Menakıb’ın müellifi de şöyle diyor: “Halife Ömer (r.z) defalarca şöyle diyordu: “Ya Ebe’l-Hasan![13] senin içinde olmadığın bir ümmette ben yaşamayayım.”

Yine şöyle diyordu: “Kadınlar, Ali bin Ebi Talib gibi birisini doğurmaktan kısır kalmışlardı.”
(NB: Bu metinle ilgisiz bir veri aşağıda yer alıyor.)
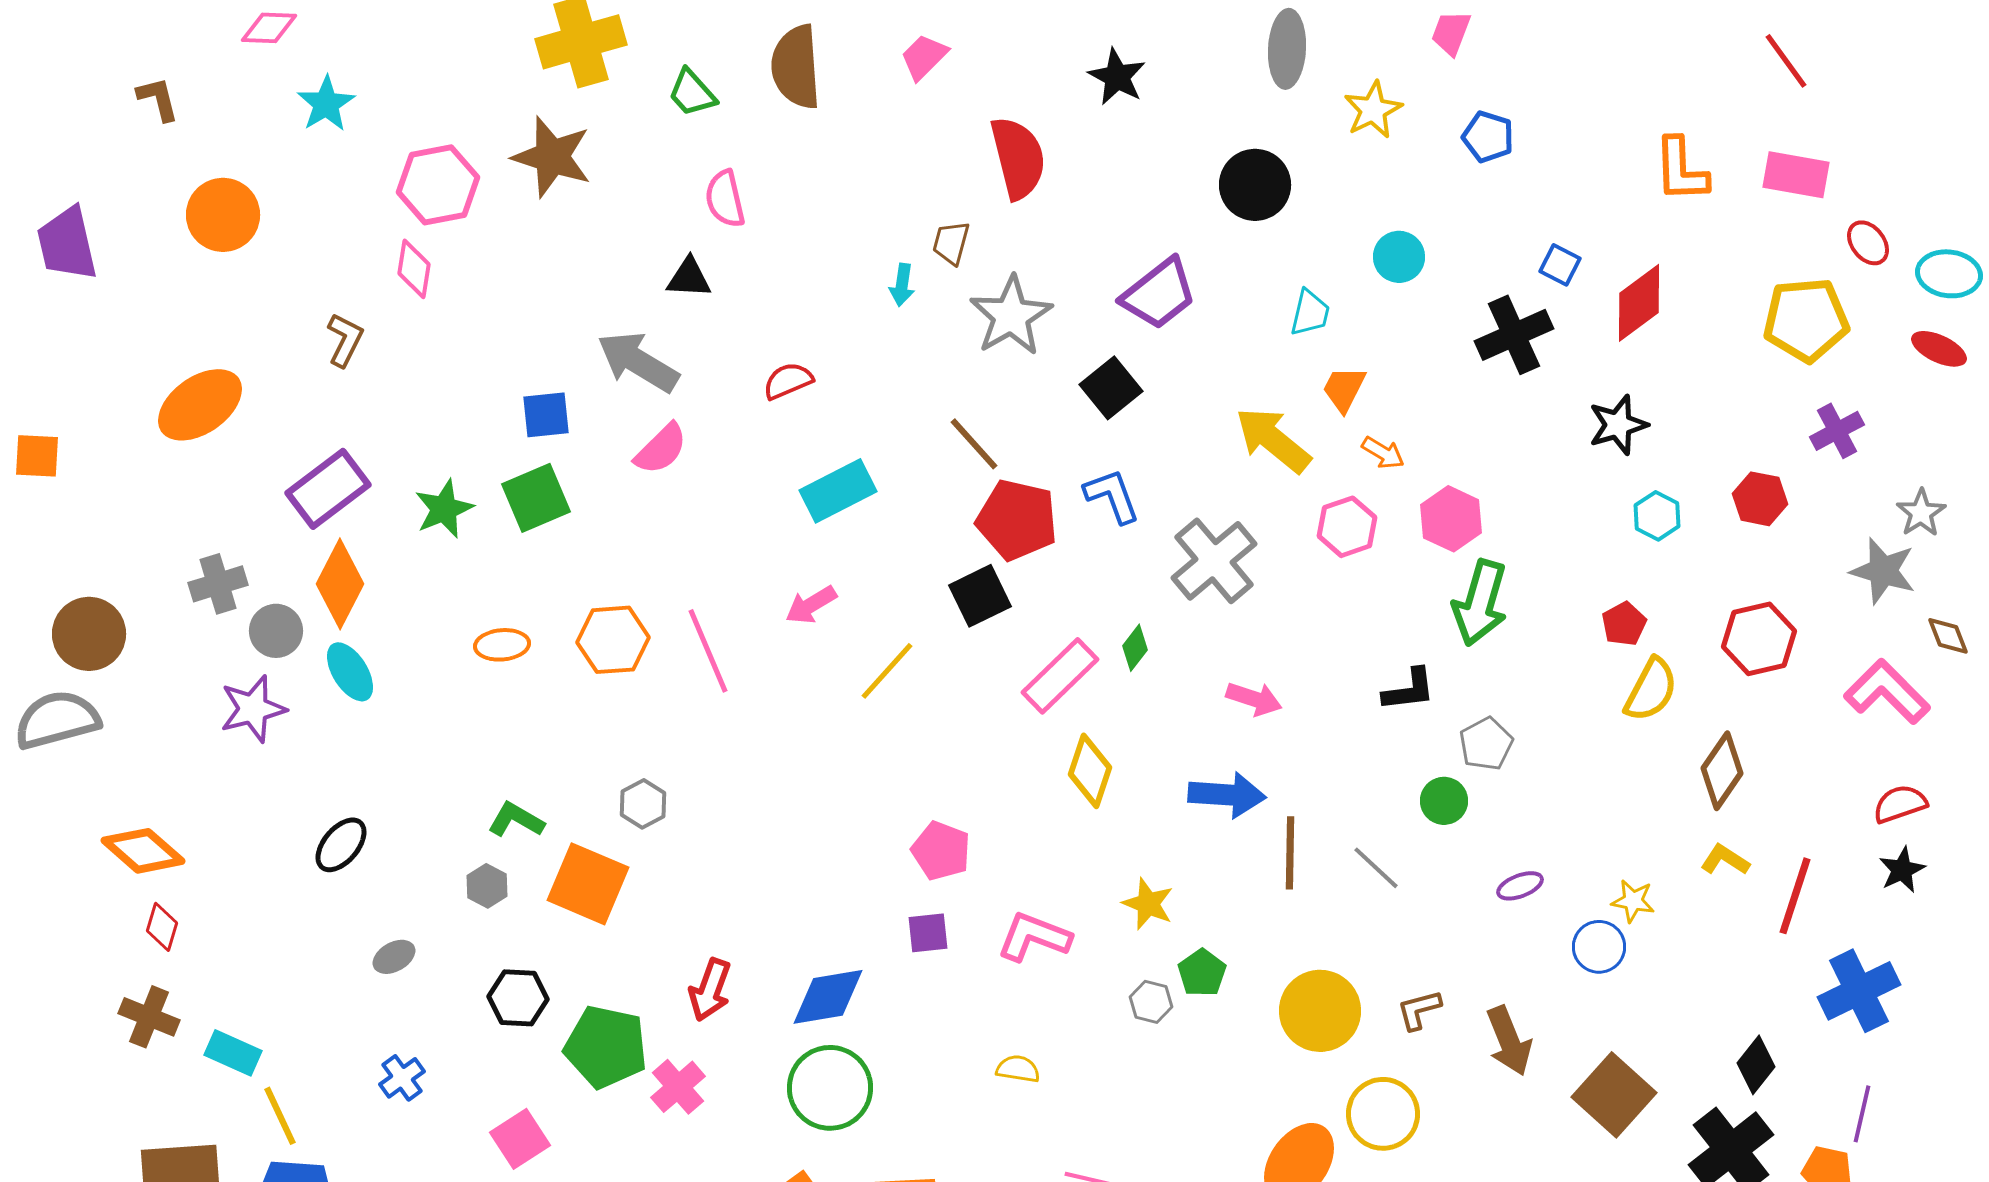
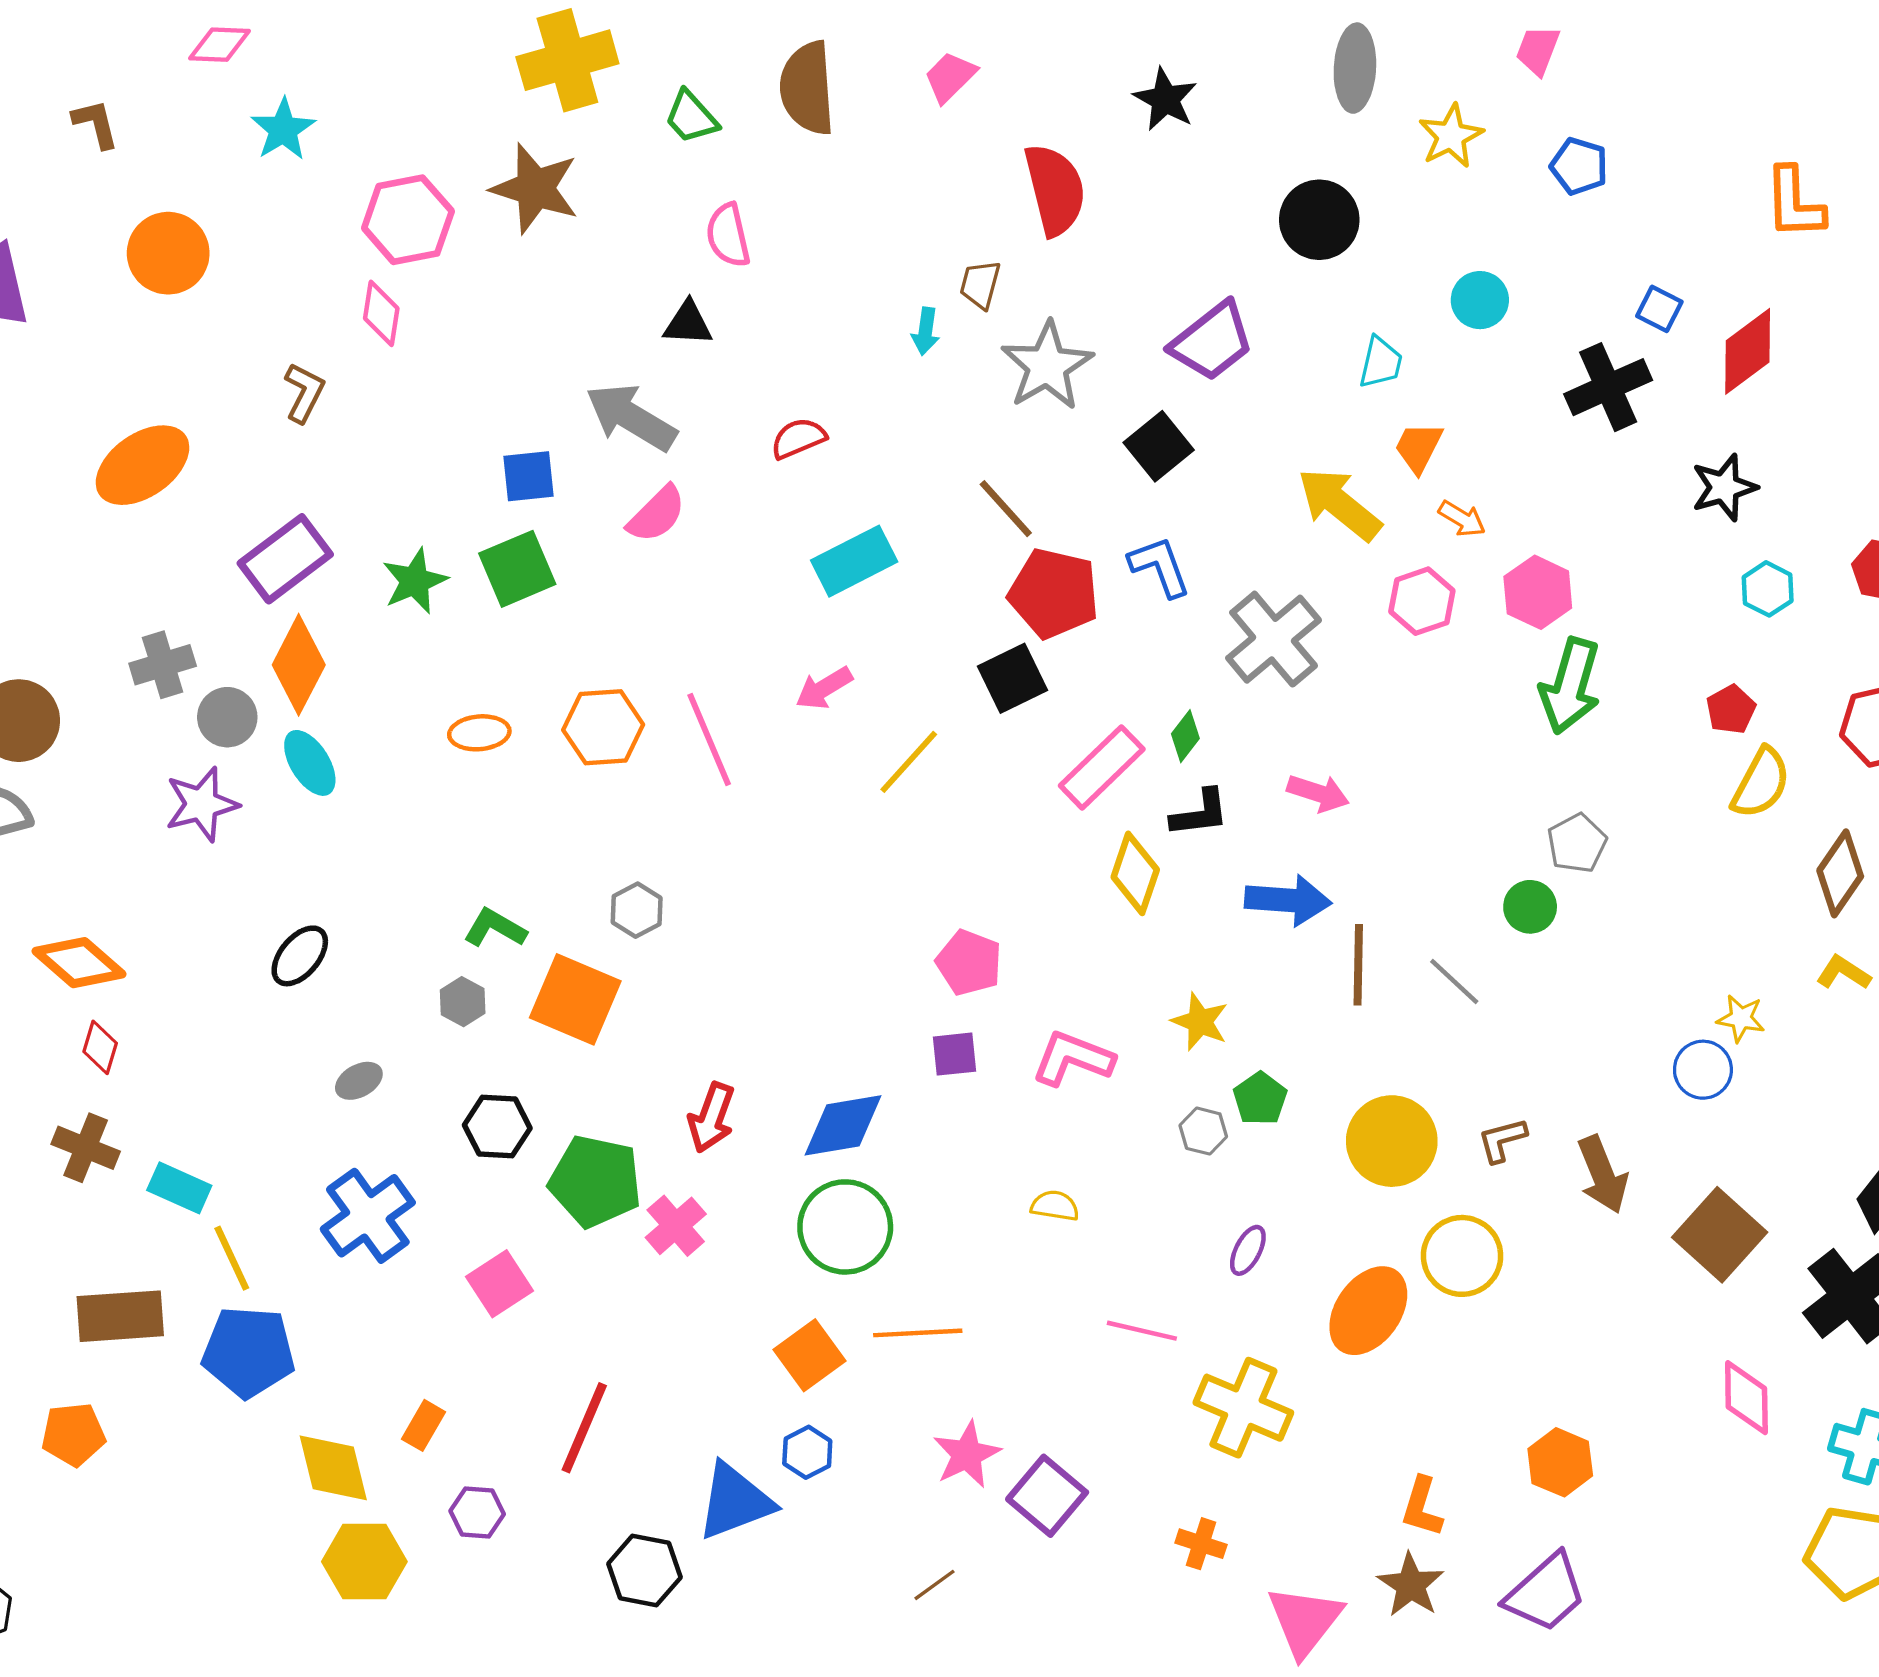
black L-shape: (1409, 690) -> (1200, 813), moved
purple ellipse: (1520, 886) -> (1248, 1250), moved, turned -42
blue cross: (402, 1078) -> (368, 1216), size x1.8

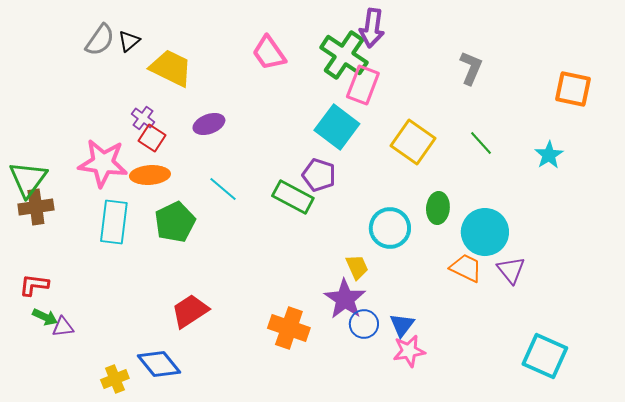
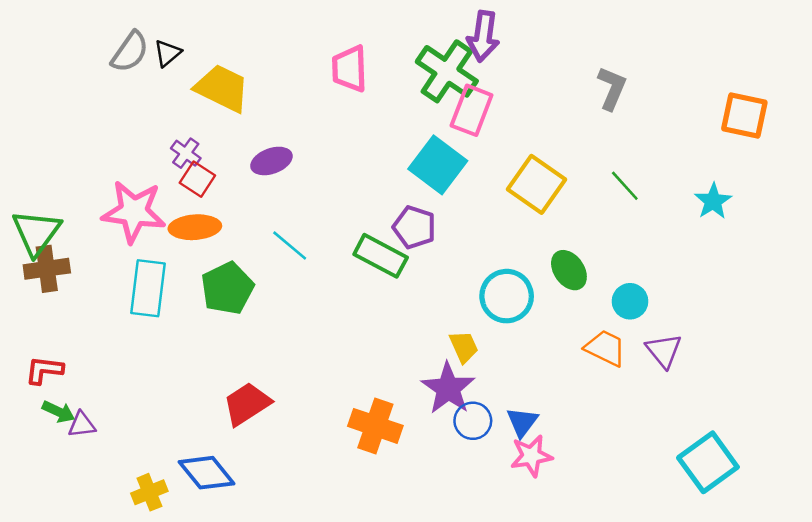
pink trapezoid: (269, 53) -> (349, 69), turned 33
green ellipse: (438, 208) -> (569, 270), turned -40
cyan circle: (485, 232) -> (630, 301), size x0.6
cyan square: (545, 356) -> (708, 462), turned 30

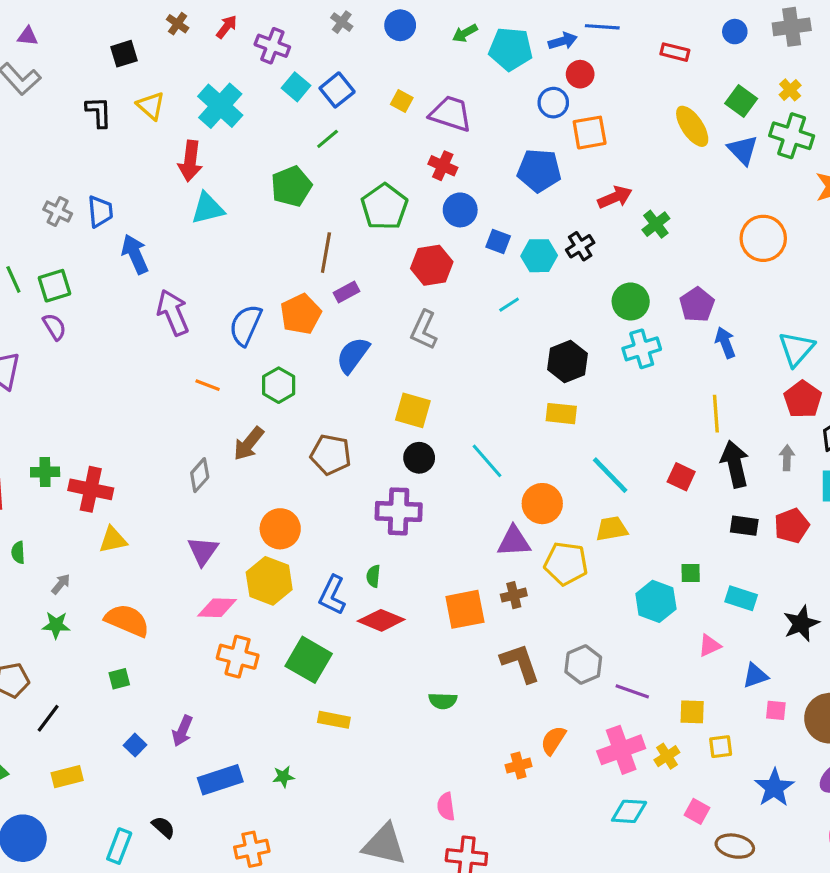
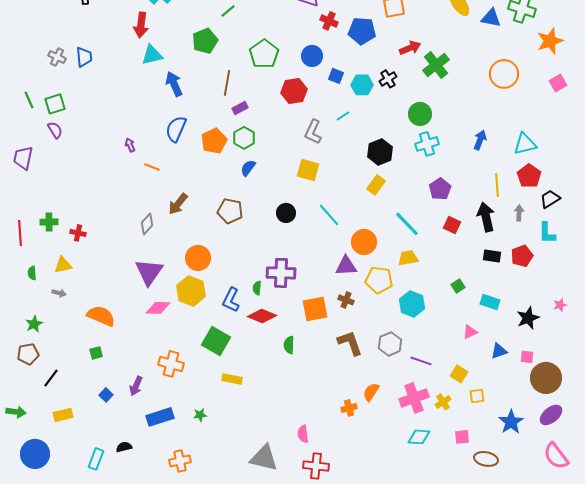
blue triangle: (743, 150) -> (491, 18), turned -35
red cross: (443, 166) -> (329, 21), moved
green cross: (656, 224) -> (436, 65), size x1.5
blue arrow: (135, 254) -> (174, 84), moved
purple pentagon: (697, 305) -> (440, 189), moved
purple arrow: (173, 313) -> (130, 145), moved, size x0.5
orange pentagon: (301, 314) -> (214, 141), moved
gray L-shape: (424, 330) -> (313, 132), moved
blue arrow: (725, 343) -> (480, 140), turned 42
cyan triangle: (796, 349) -> (525, 144), turned 35
blue semicircle: (353, 355) -> (248, 168), moved, size x0.7
green hexagon: (279, 385) -> (244, 138), moved
yellow square: (413, 410) -> (308, 170), moved
yellow rectangle: (561, 414) -> (376, 185), turned -60
yellow line: (716, 414) -> (497, 185), moved
red cross: (91, 489) -> (78, 233), size x0.6
purple cross: (399, 511) -> (281, 273), moved
yellow triangle: (113, 540) -> (63, 265), moved
purple triangle: (203, 551) -> (149, 272), size x1.4
green square: (691, 573) -> (458, 286), turned -32
gray arrow: (61, 584) -> (59, 293), turned 64
brown cross: (514, 595) -> (346, 300), turned 35
cyan hexagon: (656, 601) -> (412, 304), moved
green star: (56, 625) -> (34, 324), moved, turned -30
orange cross: (238, 657) -> (171, 364), moved
green semicircle: (443, 701) -> (289, 345), moved, turned 90
pink square: (776, 710) -> (527, 357), moved
yellow square: (692, 712) -> (459, 374), turned 30
pink square: (697, 811) -> (462, 437), turned -35
black semicircle: (163, 827) -> (124, 447), turned -56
Muhammed bin Talha eş-Şafii: “Metalib’us- Süul” da, Şeyh Süleyman Belhi el-Hanefî “Yenabi’ul- Mevedde”nin 14. babında Tirmizi’den, o da İbn-i Abbas’tan naklen uzun bir hadis nakletmiştir. Bu hadisin sonunda şöyle diyor:

“Ashap (r.z), kitabın ahkamında Hz. Ali’ye başvurur, ondan fetva alırlardı. Nitekim Ömer bin Hattap (r.z) bir çok yerde şöyle demiştir:

“Ali olmasaydı Ömer helak olurdu.”

Resulullah (s.a.a) de şöyle buyurmuştur:

“Ümmetimin en alimi, Ali bin Ebi Talip’tir.”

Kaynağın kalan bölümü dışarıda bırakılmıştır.